The issue is that even AA drops a ton of equity when you start introducing more and more players. If you take AA vs 2 players with random hands, you have 73% equity…but against 4 players with random hands you only have 56% equity. This may not seem like a huge difference, but it is. And things only get tougher when you start looking at hands like 99, AJ, KQ, etc.
Limp More Often
In today’s day and age, where everyone preaches aggression, it may seem odd to see advice such as “limp more often preflop”. But in this dynamic you are going to see a lot of flops whether you raise or limp, right? And if raising doesn’t really accomplish anything other than bloating a pot and putting you OOP with really tough hands…limping is a viable strategy to counteract this situation.

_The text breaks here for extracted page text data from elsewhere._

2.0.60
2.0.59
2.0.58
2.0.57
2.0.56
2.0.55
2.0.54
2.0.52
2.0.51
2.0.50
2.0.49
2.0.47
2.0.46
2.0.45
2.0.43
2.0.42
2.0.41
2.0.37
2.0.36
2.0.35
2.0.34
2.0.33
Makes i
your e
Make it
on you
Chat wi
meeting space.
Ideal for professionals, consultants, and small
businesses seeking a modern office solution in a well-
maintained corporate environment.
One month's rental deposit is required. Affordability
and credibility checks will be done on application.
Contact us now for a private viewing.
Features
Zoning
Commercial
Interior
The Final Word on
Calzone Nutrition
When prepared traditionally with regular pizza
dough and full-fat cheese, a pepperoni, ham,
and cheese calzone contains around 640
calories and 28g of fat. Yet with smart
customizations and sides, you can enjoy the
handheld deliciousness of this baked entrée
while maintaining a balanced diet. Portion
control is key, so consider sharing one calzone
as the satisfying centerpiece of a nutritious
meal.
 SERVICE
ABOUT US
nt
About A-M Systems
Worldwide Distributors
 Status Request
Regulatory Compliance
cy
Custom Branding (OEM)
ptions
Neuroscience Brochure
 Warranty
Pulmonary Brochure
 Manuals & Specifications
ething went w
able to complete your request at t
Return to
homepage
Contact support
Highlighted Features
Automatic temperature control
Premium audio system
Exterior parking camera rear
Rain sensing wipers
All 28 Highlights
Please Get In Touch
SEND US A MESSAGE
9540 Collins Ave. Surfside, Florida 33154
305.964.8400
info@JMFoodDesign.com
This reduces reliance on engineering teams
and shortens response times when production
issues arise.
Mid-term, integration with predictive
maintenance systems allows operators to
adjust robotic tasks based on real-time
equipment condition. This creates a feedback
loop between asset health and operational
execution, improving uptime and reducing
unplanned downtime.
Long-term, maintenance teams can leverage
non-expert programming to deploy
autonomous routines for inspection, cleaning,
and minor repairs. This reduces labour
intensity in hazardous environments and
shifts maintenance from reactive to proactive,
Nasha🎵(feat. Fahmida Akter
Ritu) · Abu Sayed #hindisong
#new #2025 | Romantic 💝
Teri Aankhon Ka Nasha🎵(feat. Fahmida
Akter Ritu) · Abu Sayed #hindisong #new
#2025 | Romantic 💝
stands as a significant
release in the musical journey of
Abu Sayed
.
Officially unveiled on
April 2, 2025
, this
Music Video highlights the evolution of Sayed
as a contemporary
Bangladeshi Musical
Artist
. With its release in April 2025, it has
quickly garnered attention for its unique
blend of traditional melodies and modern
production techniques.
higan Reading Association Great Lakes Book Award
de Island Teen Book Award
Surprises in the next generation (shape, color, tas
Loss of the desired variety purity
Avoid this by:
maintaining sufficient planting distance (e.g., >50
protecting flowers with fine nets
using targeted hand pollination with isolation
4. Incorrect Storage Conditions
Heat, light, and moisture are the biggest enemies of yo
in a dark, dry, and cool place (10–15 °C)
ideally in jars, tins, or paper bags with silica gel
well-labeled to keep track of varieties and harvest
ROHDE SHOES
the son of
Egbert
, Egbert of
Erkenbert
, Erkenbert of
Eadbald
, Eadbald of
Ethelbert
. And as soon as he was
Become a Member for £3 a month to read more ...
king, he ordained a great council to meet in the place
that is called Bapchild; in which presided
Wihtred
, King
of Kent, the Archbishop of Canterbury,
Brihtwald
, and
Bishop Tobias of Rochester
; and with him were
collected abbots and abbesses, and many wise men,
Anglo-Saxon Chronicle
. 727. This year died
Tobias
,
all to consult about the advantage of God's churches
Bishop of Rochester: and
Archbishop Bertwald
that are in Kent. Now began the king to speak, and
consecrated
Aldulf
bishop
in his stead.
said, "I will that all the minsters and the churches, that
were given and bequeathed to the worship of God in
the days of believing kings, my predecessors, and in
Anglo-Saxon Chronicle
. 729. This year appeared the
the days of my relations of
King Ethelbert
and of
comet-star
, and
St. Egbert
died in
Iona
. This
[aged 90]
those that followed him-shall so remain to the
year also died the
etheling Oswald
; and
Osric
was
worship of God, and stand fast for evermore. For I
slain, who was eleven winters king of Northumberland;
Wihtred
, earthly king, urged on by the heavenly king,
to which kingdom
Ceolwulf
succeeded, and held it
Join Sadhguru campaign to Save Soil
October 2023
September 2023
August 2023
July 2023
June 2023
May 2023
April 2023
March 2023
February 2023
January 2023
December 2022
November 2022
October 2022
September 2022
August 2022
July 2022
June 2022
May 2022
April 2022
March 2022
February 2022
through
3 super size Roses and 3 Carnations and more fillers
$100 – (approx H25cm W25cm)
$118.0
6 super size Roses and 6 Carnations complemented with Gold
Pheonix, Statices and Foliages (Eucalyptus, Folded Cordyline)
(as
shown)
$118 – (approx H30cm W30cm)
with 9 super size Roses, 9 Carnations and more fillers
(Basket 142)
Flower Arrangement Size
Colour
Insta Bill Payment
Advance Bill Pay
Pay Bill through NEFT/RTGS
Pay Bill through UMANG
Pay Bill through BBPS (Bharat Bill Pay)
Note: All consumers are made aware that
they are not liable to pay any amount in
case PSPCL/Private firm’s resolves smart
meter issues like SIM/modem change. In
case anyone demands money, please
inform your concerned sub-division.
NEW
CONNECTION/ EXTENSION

This doesn’t mean that you should start limping everything. But if you start limping with hands that make sense and play well, you find yourself in some favorable situation. For instance, say you have 44 in MP. If you open, you are getting a slew of callers and will find yourself OOP in a pot where your only chance of winning the pot is smashing a set (which happens very rarely). But if you limp and they’d just limp behind you (because folding is obviously not something they want to do), you can still try to flop your set but at a much cheaper price. This same concept carries over to suited connectors, suited gappers like QTs, and in some games even AJ.
Seat Change Button
I should start this by saying that I’m not a huge proponent of getting the seat change button (which gives you first option to change your seat if a seat you want becomes available). I think poker players would improve much faster by learning how to deal with an uncomfortable left than by jockeying for position. BUT, this isn’t a “tough left” in the sense that you have good players on your left. This is a “tough left” because you are forced to get dealt a specific range and to actually hit things postflop in order to continue (since bluffing in this dynamic is often futile).
The truth is that games like this are super soft. It’s an easy game, it’s a profitable game, but it’s frustrating when you have terrible position in this game. So for that reason, I will try to jockey for position and request the seat change button so that I can find myself on the left of these players, rather than on their direct right. I’ll still be forced to have some sort of hand to continue in these pots, but it’ll massively increase the chances I have position going postflop and allows me to use my edges 20x more often since I won’t be OOP every damn hand.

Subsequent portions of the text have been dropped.